When the temperature dips in Budapest, that’s when the city comes alive with warmth! That’s because the cold months of winter are one of the best times of year to explore the Hungarian capital, with plenty of sites to see and flavours to taste that will warm your heart no matter the windchill. From Christmas markets to thermal spas, here’s how to embrace winter in Budapest.
As winter descends upon Budapest, the city transforms into festival mode with its famous Christmas markets taking centre stage. First on my agenda was to learn more about the Hungarian Christmas traditions, such as how children who have been good will receive small chocolates in their boots on December 6th from Mikulas, the Hungarian version of Santa Claus. Those who’ve been bad will receive golden birch branches, and while, historically, they’ve symbolised a spanking, adults may also receive bundles of small branches, which are used for hitting one another to bring about good health and good luck. (This tradition comes from the region’s Scandinavian ancestry.) Wander from stall to stall and shop for local goods like handcrafted wooden gifts, local meats, wine, cheeses, paprika, jewellery, and clothing.
While exploring the Christmas markets, you’ll have plenty of opportunity to smell and taste the local delicacies. The star attraction come wintertime is mulled wine — which was a high priority as I travelled from market to market! The hot wine is infused with cinnamon and orange and, as I discovered, can be made from either red or white wine.
If you’ve got a sweet tooth like me, then you’ll particularly enjoy some kürtőskalács (chimney cakes), which are sugar-glazed rolls cooked over coal and then dusted in various flavours, or bejgli (spiral strudel), which is another sweet cake filled with poppy seeds or walnuts. You will also find honey cake, Hungary’s answer to gingerbread, and Christmas-decorated chocolates from Budapest chocolatiers.

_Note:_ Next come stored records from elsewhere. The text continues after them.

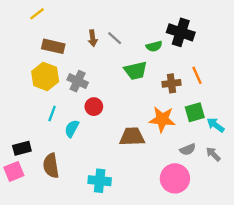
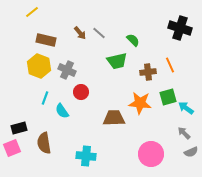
black cross: (181, 32) -> (180, 28), moved
brown arrow: (93, 38) -> (80, 33), turned -32
green semicircle: (154, 46) -> (133, 40), turned -120
cyan semicircle: (72, 129) -> (62, 111), turned -63
gray semicircle: (188, 149) -> (191, 152), moved

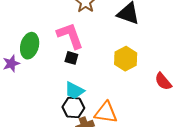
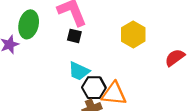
red semicircle: (163, 81) -> (175, 58), turned 96
black hexagon: (73, 108) -> (94, 88), moved

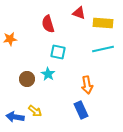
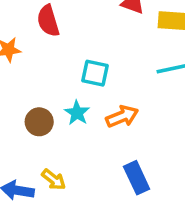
red semicircle: (48, 24) -> (48, 21), moved
orange arrow: (87, 85) -> (122, 116), moved, turned -102

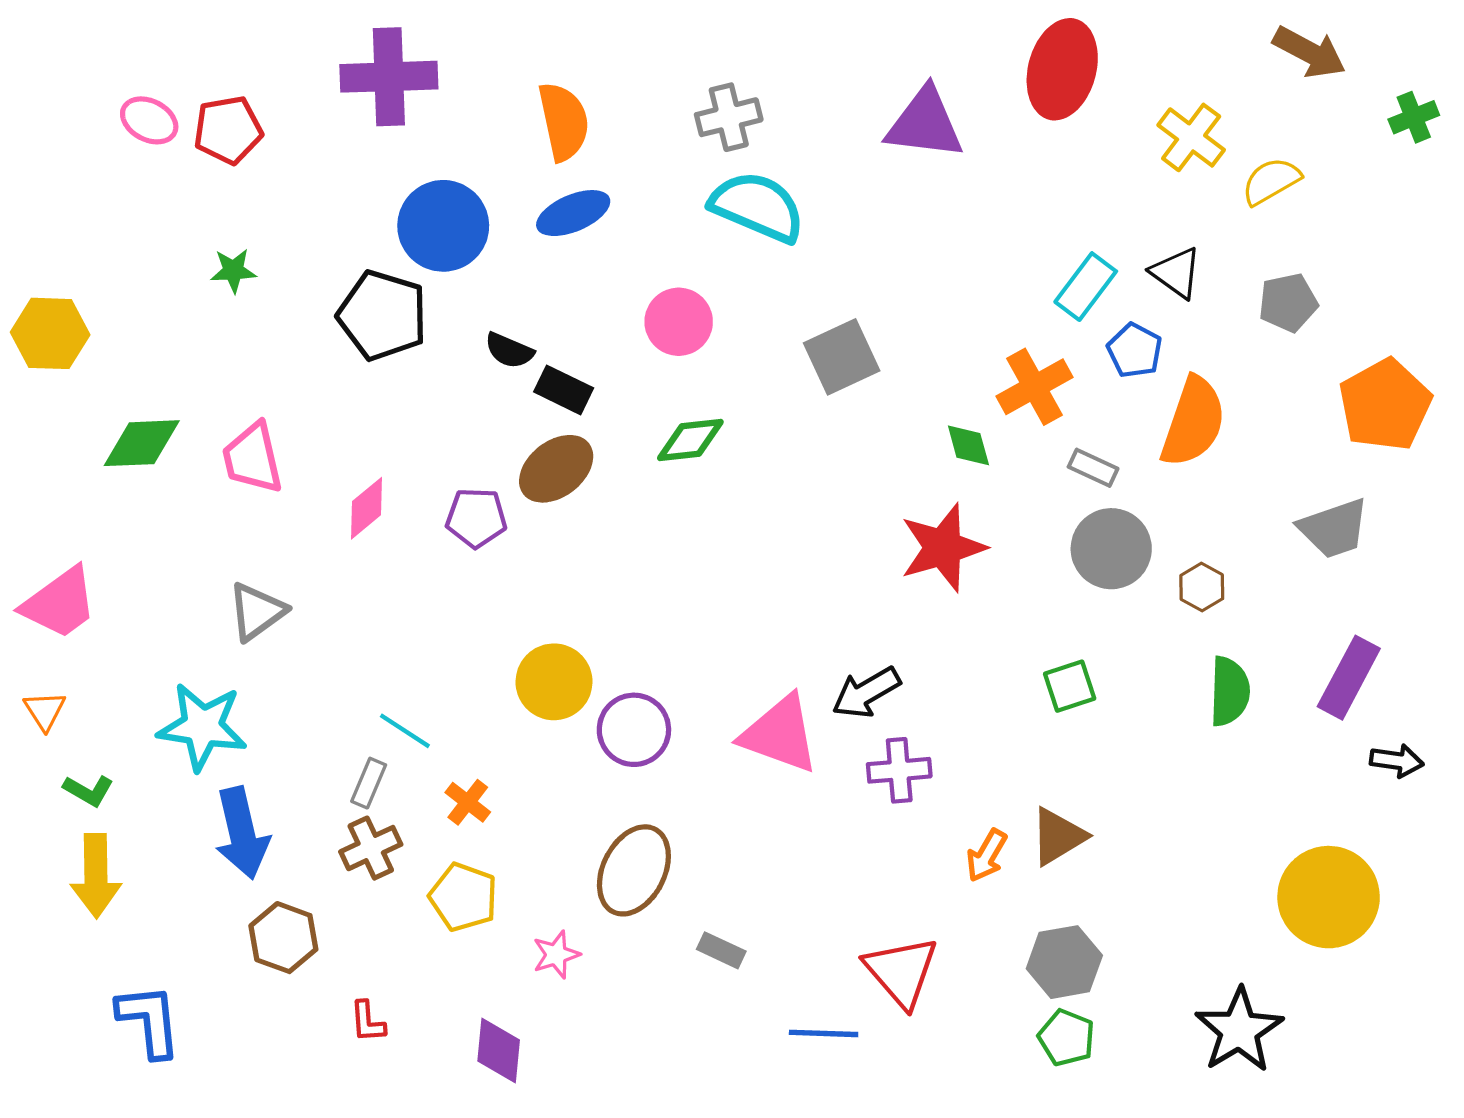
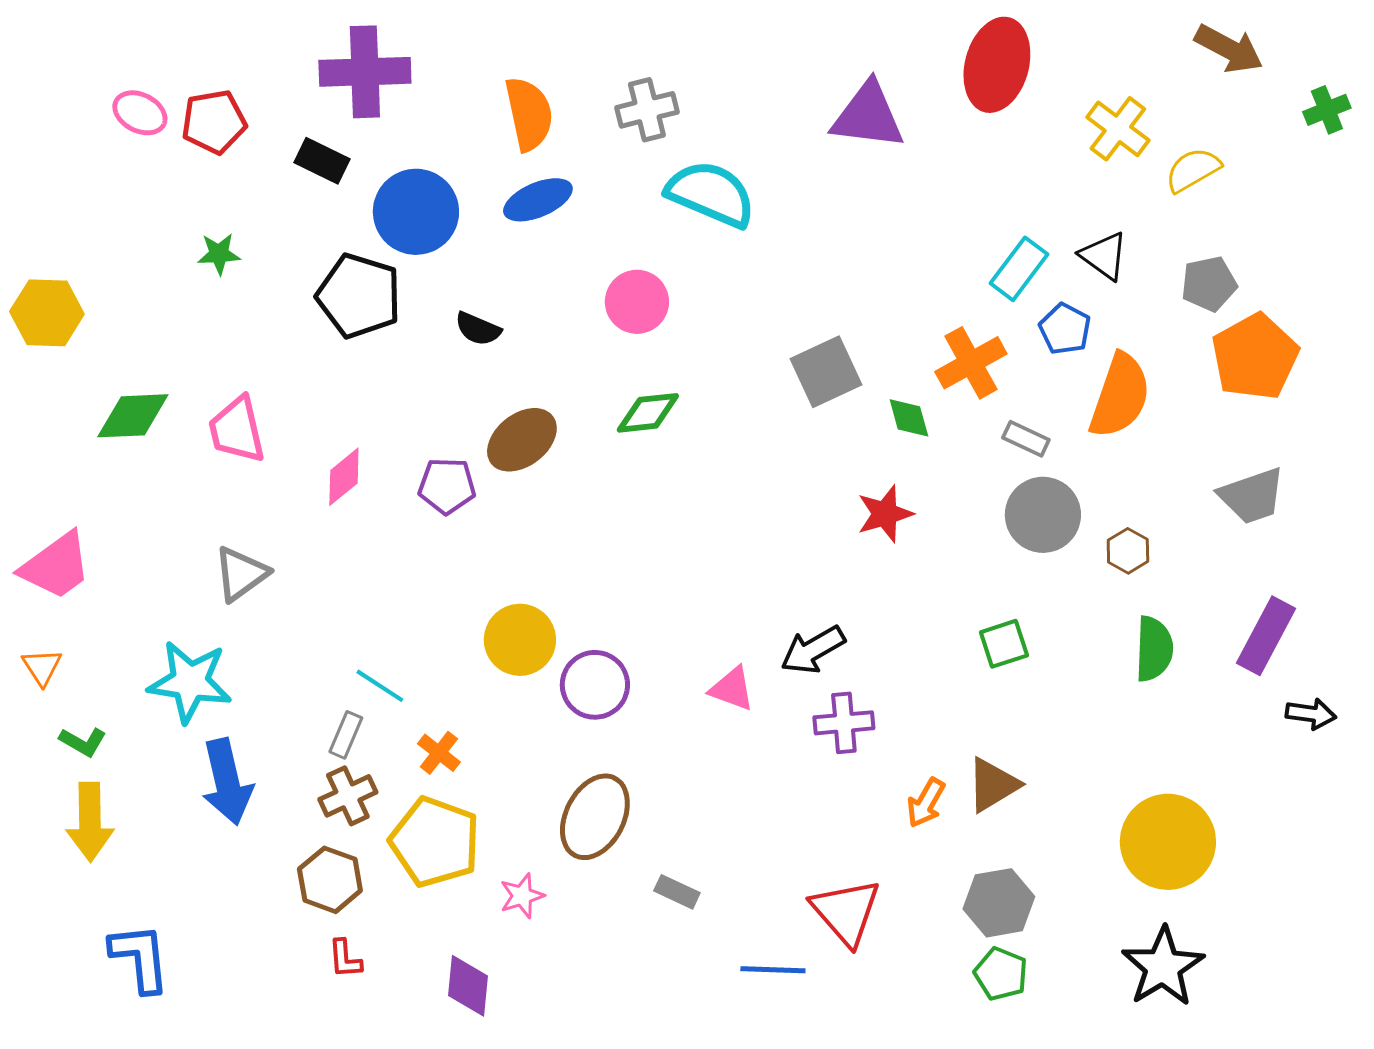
gray cross: (729, 117) -> (647, 110), moved
gray square: (842, 357) -> (826, 372), moved
black rectangle: (564, 390) -> (322, 161), moved
orange pentagon: (1385, 405) -> (1255, 357), moved
red star: (943, 548) -> (885, 514), size x0.7
pink triangle: (780, 734) -> (732, 689), size x0.6
yellow pentagon: (463, 897) -> (435, 842), size x1.4
yellow circle: (1329, 897) -> (1168, 842), moved
brown hexagon: (283, 938) -> (330, 880), moved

Our guide pointed out Hungarian dishes like pork knuckles, lángos (deep-fried flat bread), töltött káposzta (stuffed cabbage), and pickled everything from baby cucumbers to capsicums (basically whatever they can get their hands on). Enjoy some gulyás (goulash) or hurka kolbász (sausage) with mustard and bread in the middle of Mihály Vörösmarty Square market, all while the Games of Thrones theme song is played on the adjacent stage by a couple of local artists.
Ruin Bars are a fascinating discovery you’ll make upon visiting Budapest. What was formerly a collection of rundown buildings has been transformed into shabby chic bars, the oldest of which is Szimpla Kert. Szimpla is simple by name and in design, and inside the bar you won’t find much except for a few couches and tables. To complete your Ruin Bar experience, I recommend visiting Ellato Kert & Taqueria, where you can join travellers and locals young and old, and Fogasház, where you can party into the night.
Budapest is a lively city by day but it shows off its true colours at night. I took a short walk along the Danube, and saw the Chain Bridge — a highlight for many visitors to Budapest and, come nighttime, lights up the Danube. Across the Danube in Buda is Budapest Castle. Also worth visiting is the Hungarian Parliament House with its golden glow.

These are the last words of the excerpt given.